If you are displaying 25 topics per page, KW's Journey is on page 3 (this morning anyway).  There's also a search function on the menu bar. Good luck to both of you.

Boo   


TonyB
Regular Member


Date Joined Mar 2007
Total Posts : 37
   Posted 3/12/2007 1:50 PM (GMT -7)   
Thanks Tamu;

So, whether you travel a 1000 miles to New York City and get your procedure done in the most modern up-to-date outpatient facility there is, or...

Whether you hop a bus and go over to Mayberry RFD where Gomer Pyle is doing prostate biopsies in the back room of the General Store...

It does not matter because as you say, "I believe this is the basic protocol that is used by all urologist."

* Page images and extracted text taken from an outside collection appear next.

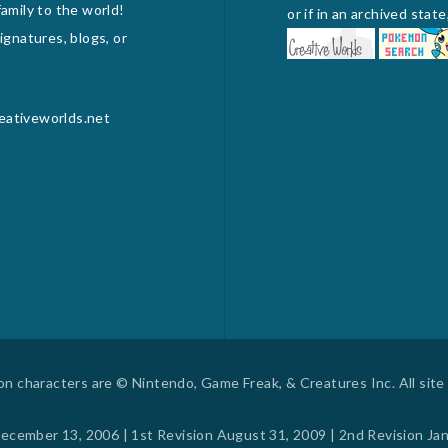
amily to the world!
or if in an archived sta
gnatures, blogs, or
reativeworlds.net
 characters are © Nintendo, Game Freak, & Creatures Inc. All site c
ecember 13, 2006 | 1st Revision August 31, 2009 | 2nd Revision Ja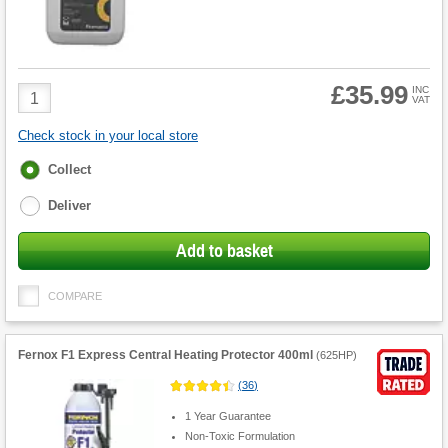
£35.99
Product
INC
VAT
Quantity
Check stock in your local store
Fulfilment
Collect
options
Deliver
Add to basket
COMPARE
Fernox F1 Express Central Heating Protector 400ml
(
625HP
)
(
36
)
1 Year Guarantee
Non-Toxic Formulation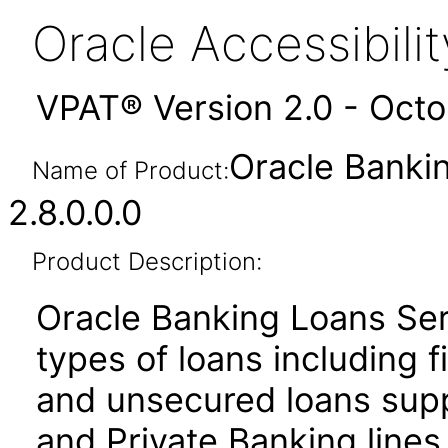
Oracle Accessibil
VPAT® Version 2.0 - Oct
Oracle Banki
Name of Product:
2.8.0.0.0
Product Description:
Oracle Banking Loans Ser
types of loans including f
and unsecured loans sup
and Private Banking lines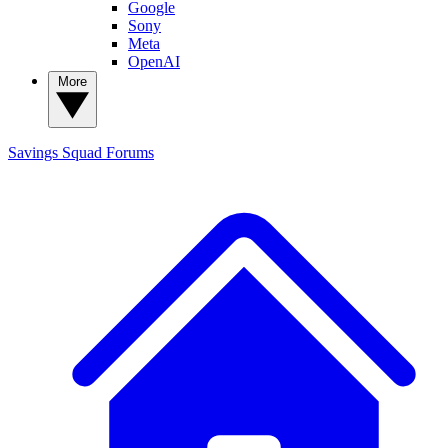
Google
Sony
Meta
OpenAI
More
Savings Squad
Forums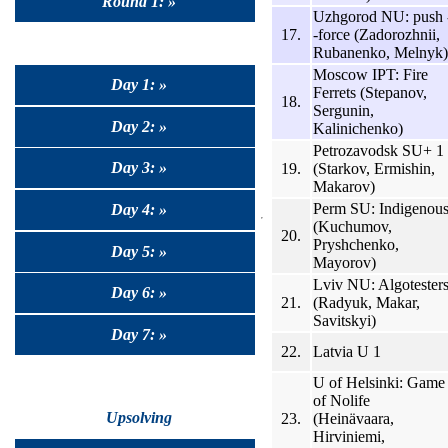
Round 1: »
Uzhgorod NU: push 
17.
-force (Zadorozhnii,
Rubanenko, Melnyk)
Moscow IPT: Fire
Day 1: »
Ferrets (Stepanov,
18.
Sergunin,
Day 2: »
Kalinichenko)
Petrozavodsk SU+ 1
Day 3: »
19.
(Starkov, Ermishin,
Makarov)
Perm SU: Indigenou
Day 4: »
(Kuchumov,
20.
Pryshchenko,
Day 5: »
Mayorov)
Lviv NU: Algotester
Day 6: »
21.
(Radyuk, Makar,
Savitskyi)
Day 7: »
22.
Latvia U 1
U of Helsinki: Game
of Nolife
Upsolving
23.
(Heinävaara,
Hirviniemi,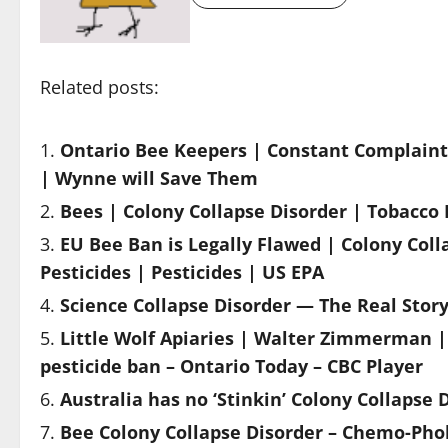
Related posts:
Ontario Bee Keepers | Constant Complaint 
| Wynne will Save Them
Bees | Colony Collapse Disorder | Tobacco 
EU Bee Ban is Legally Flawed | Colony Col
Pesticides | Pesticides | US EPA
Science Collapse Disorder — The Real Sto
Little Wolf Apiaries | Walter Zimmerman | 
pesticide ban – Ontario Today – CBC Player
Australia has no ‘Stinkin’ Colony Collapse 
Bee Colony Collapse Disorder – Chemo-Phob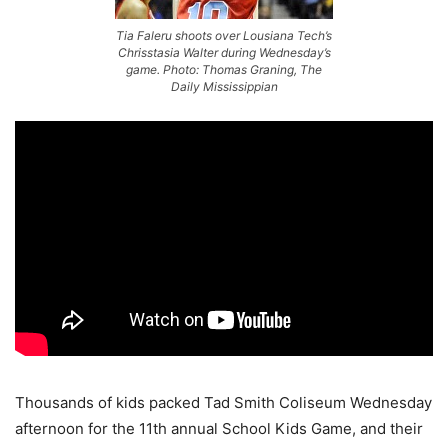
Tia Faleru shoots over Lousiana Tech’s
Chrisstasia Walter during Wednesday’s
game. Photo: Thomas Graning, The
Daily Mississippian
Thousands of kids packed Tad Smith Coliseum Wednesday
afternoon for the 11th annual School Kids Game, and their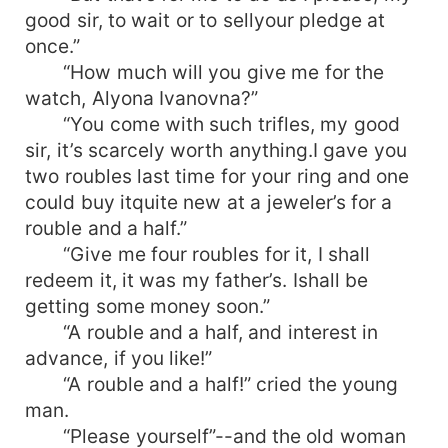
good sir, to wait or to sellyour pledge at
once.”
“How much will you give me for the
watch, Alyona Ivanovna?”
“You come with such trifles, my good
sir, it’s scarcely worth anything.I gave you
two roubles last time for your ring and one
could buy itquite new at a jeweler’s for a
rouble and a half.”
“Give me four roubles for it, I shall
redeem it, it was my father’s. Ishall be
getting some money soon.”
“A rouble and a half, and interest in
advance, if you like!”
“A rouble and a half!” cried the young
man.
“Please yourself”--and the old woman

After 5 tries at this my butt is getting just a little tired and sore (Sorry SJC, no bravado here, it does hurt!) and I'm beginning to think that Gomer had better get a sharper pen knife!

All joking aside, my basic question is this...

Is it at all possible that maybe these small town (Mayberry RFD) urologists are not completely and totally up to speed with the latest equipment and methods and maybe just by traveling a little bit further to where this procedure is much more routine, I might be able to access better care?

From what you are saying Tamu, we must assume that all urologists are equal in talent, experience, methods and equipment.